Another issue is tasks that require people to be in close contact with others, especially indoors. At Skanska, they modified designs to reduce the need for such jobs. For example, on a job where six-foot metal panels were supposed to be fastened, the client agreed to reduce the size of the panels, so they could be carried by one person instead of two. “We’ve been able to reduce the designs to smaller panels, so one person can put it in place and fasten it,” Northrop said. In another case, where the panels were already fabricated, they used specialized equipment that could affix the panels, rather than have two people doing the job together. 

When work pauses, workers’ breaks are different now as well. No more food trucks for sites that are far from other lunch options, no more shared pizza lunches, and some contractors have designated certain areas for lunch breaks to limit potential contagion. 

Containment: Sanitizing, Tracing 

The on-site interventions help to limit the spread of the disease among workers, and they also help to isolate the contagion, so that a site doesn’t have to fully shut down if an infection does occur. 
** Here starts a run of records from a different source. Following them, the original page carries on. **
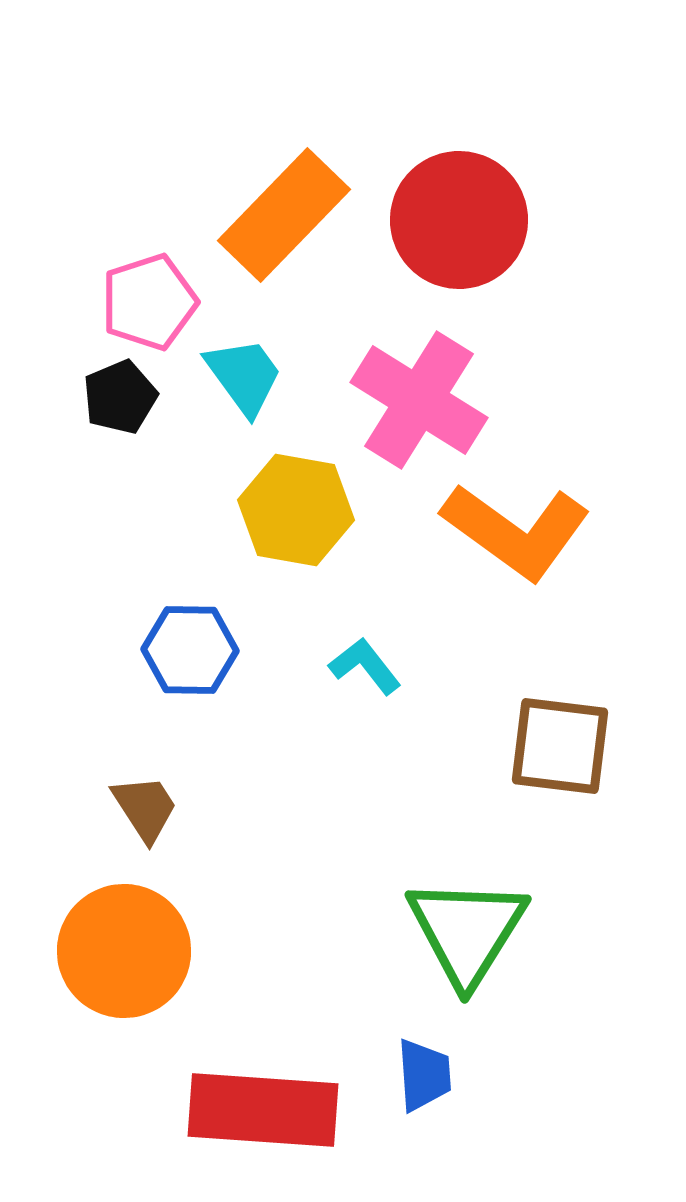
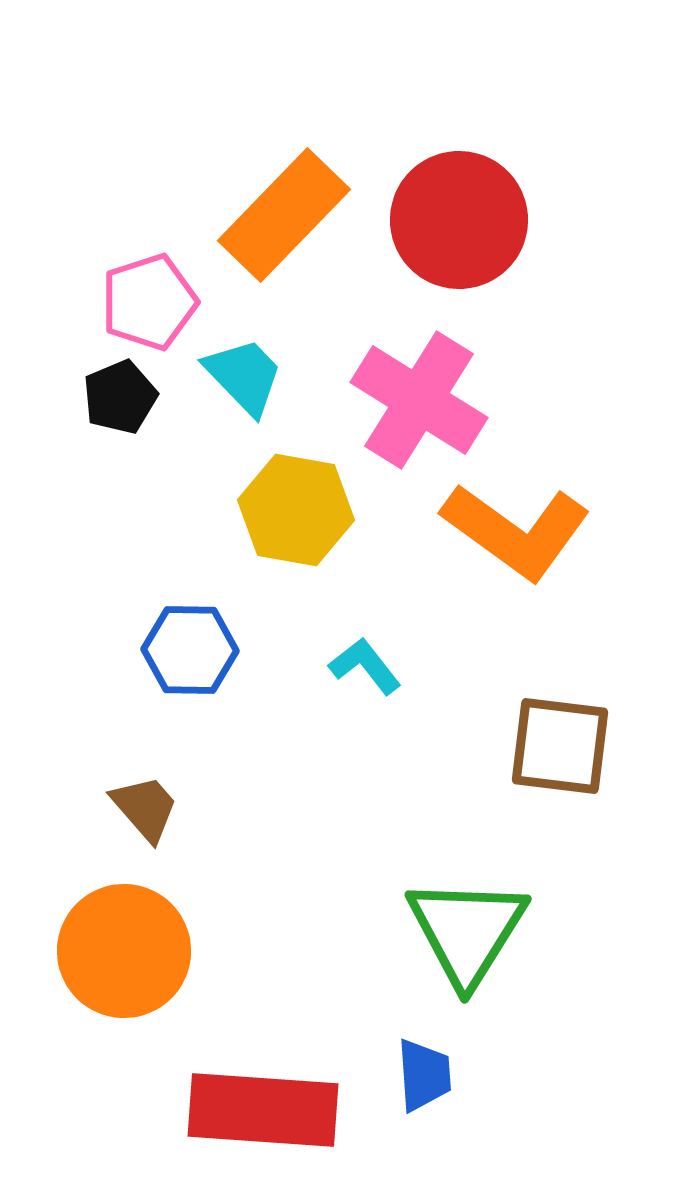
cyan trapezoid: rotated 8 degrees counterclockwise
brown trapezoid: rotated 8 degrees counterclockwise
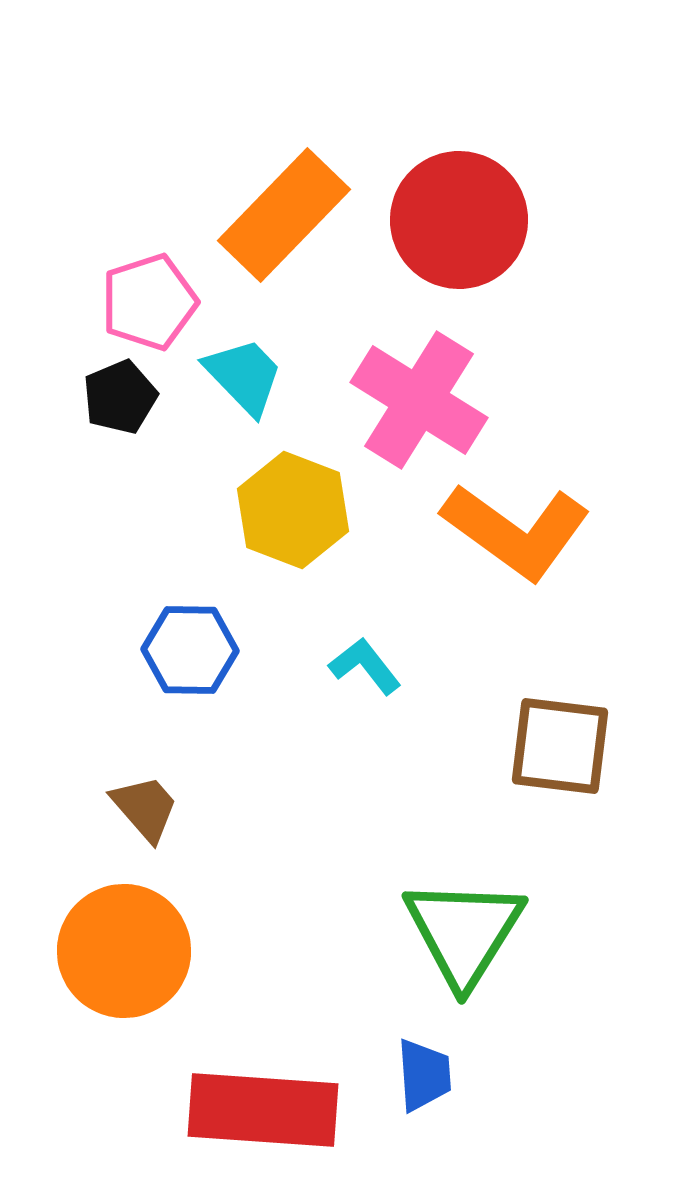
yellow hexagon: moved 3 px left; rotated 11 degrees clockwise
green triangle: moved 3 px left, 1 px down
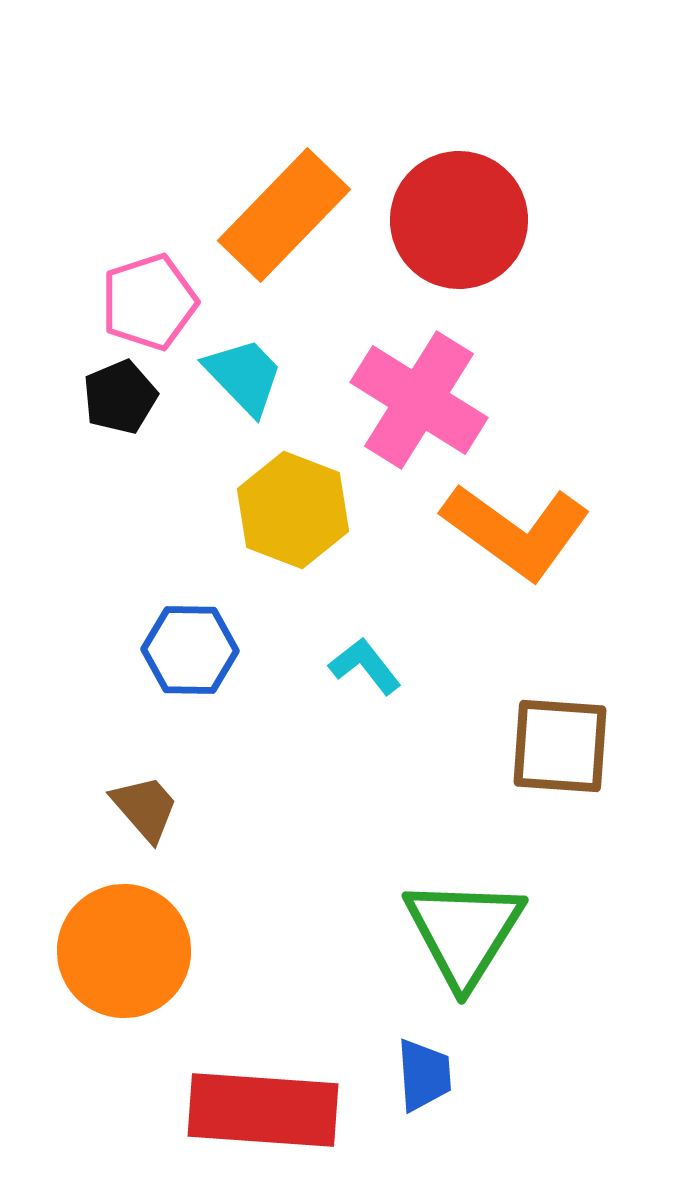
brown square: rotated 3 degrees counterclockwise
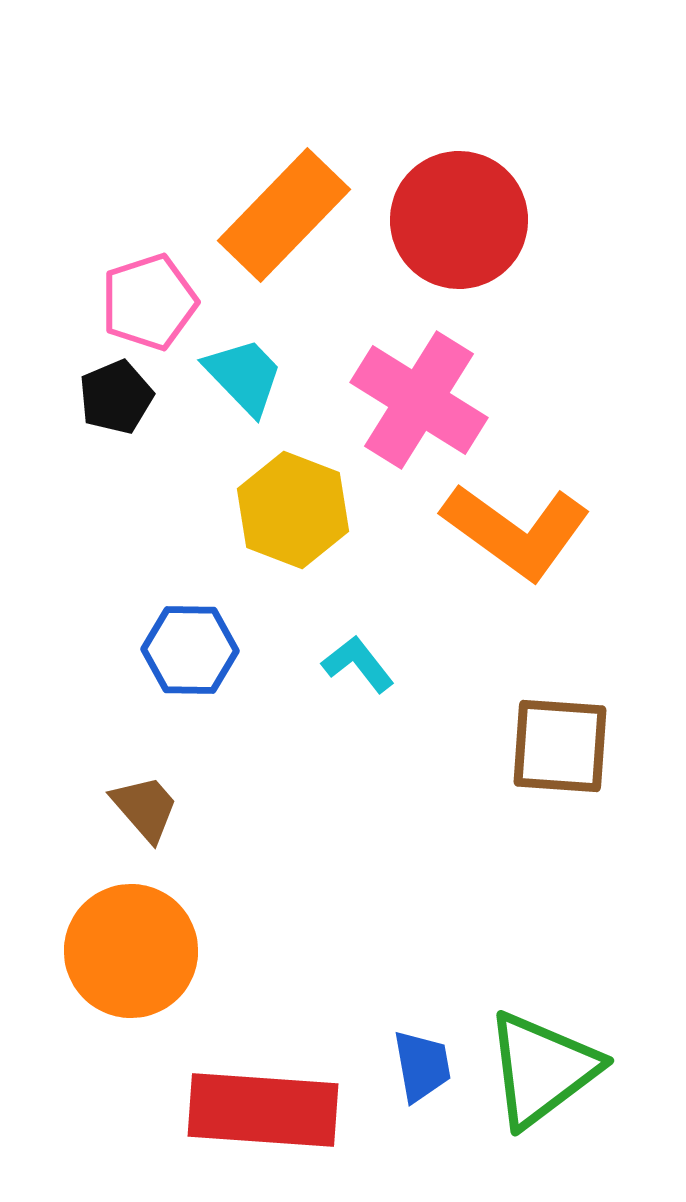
black pentagon: moved 4 px left
cyan L-shape: moved 7 px left, 2 px up
green triangle: moved 78 px right, 137 px down; rotated 21 degrees clockwise
orange circle: moved 7 px right
blue trapezoid: moved 2 px left, 9 px up; rotated 6 degrees counterclockwise
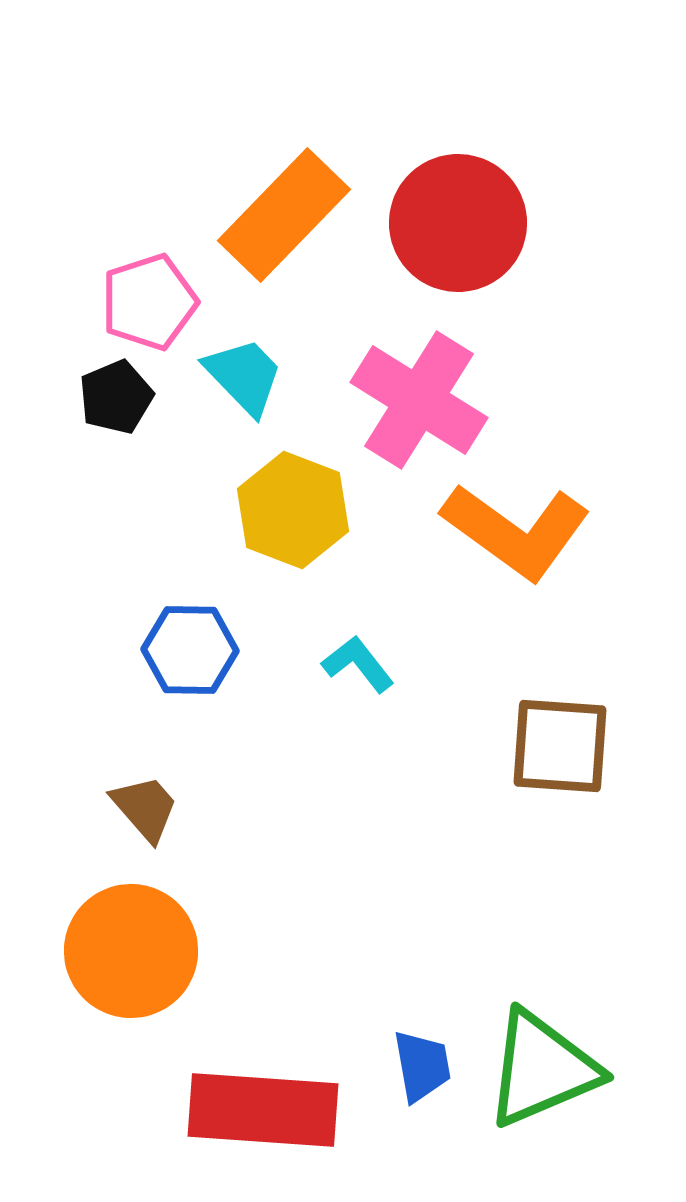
red circle: moved 1 px left, 3 px down
green triangle: rotated 14 degrees clockwise
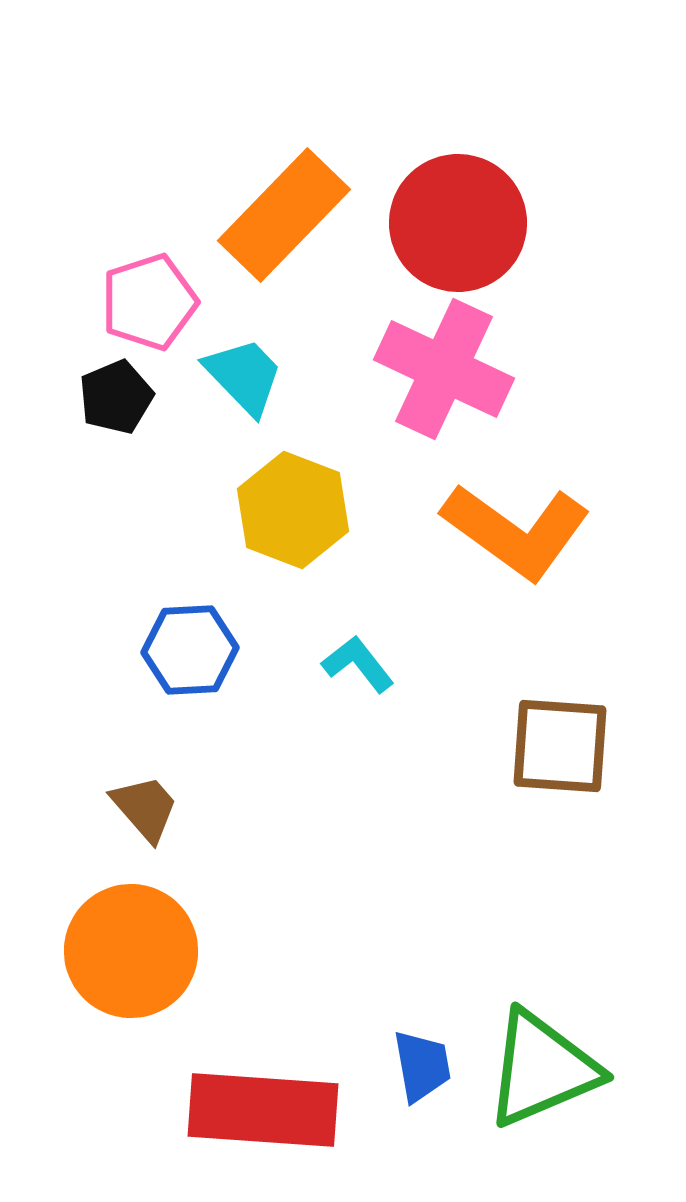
pink cross: moved 25 px right, 31 px up; rotated 7 degrees counterclockwise
blue hexagon: rotated 4 degrees counterclockwise
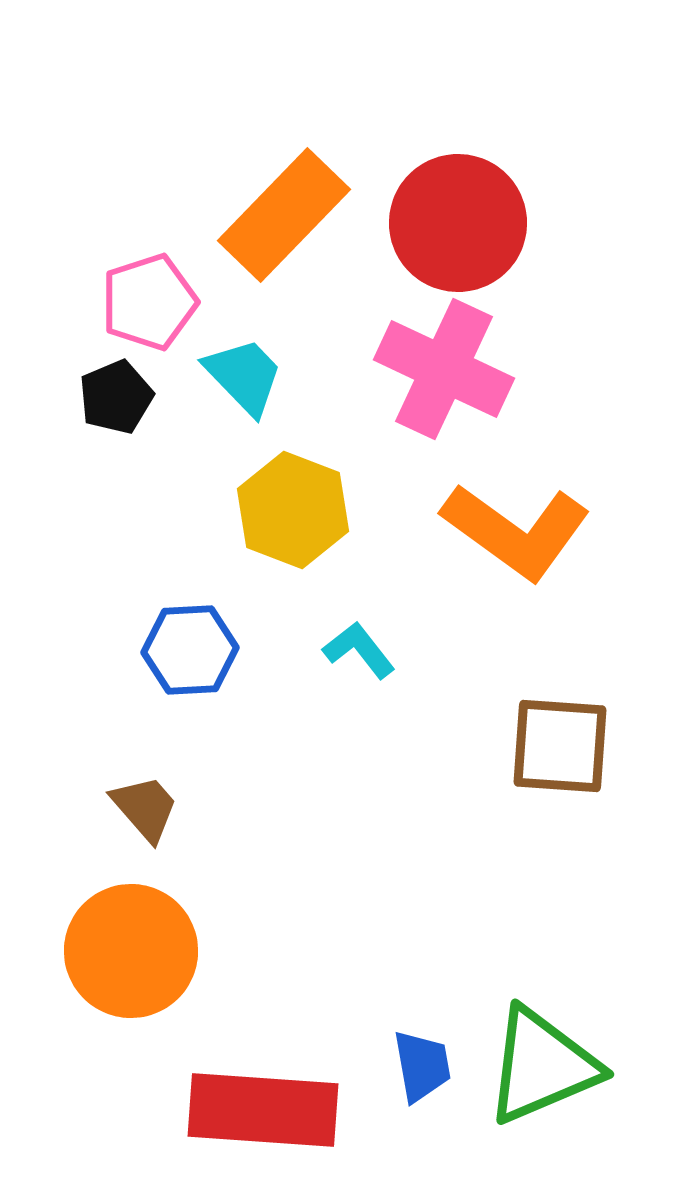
cyan L-shape: moved 1 px right, 14 px up
green triangle: moved 3 px up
Davis’s color-coded system is designed for that reason. With over 350 people working on a site, it made sense to limit contact between workers as much as possible in order to prevent a full shutdown, and to more effectively trace who had been in contact with the infected individual.

Northrop said shutdowns would be decided on a case-by-case basis. If someone who had been all over the site was infected, that would be different than if it was a delivery guy who was in the loading dock only once or twice a week. 

The area is sanitized and the people who were in direct contact — which the Center for Disease Control defines as less than six feet away for more than ten minutes — are required to quarantine. 

“We notify everyone,” Northrop said, “but it doesn’t impact the larger job.”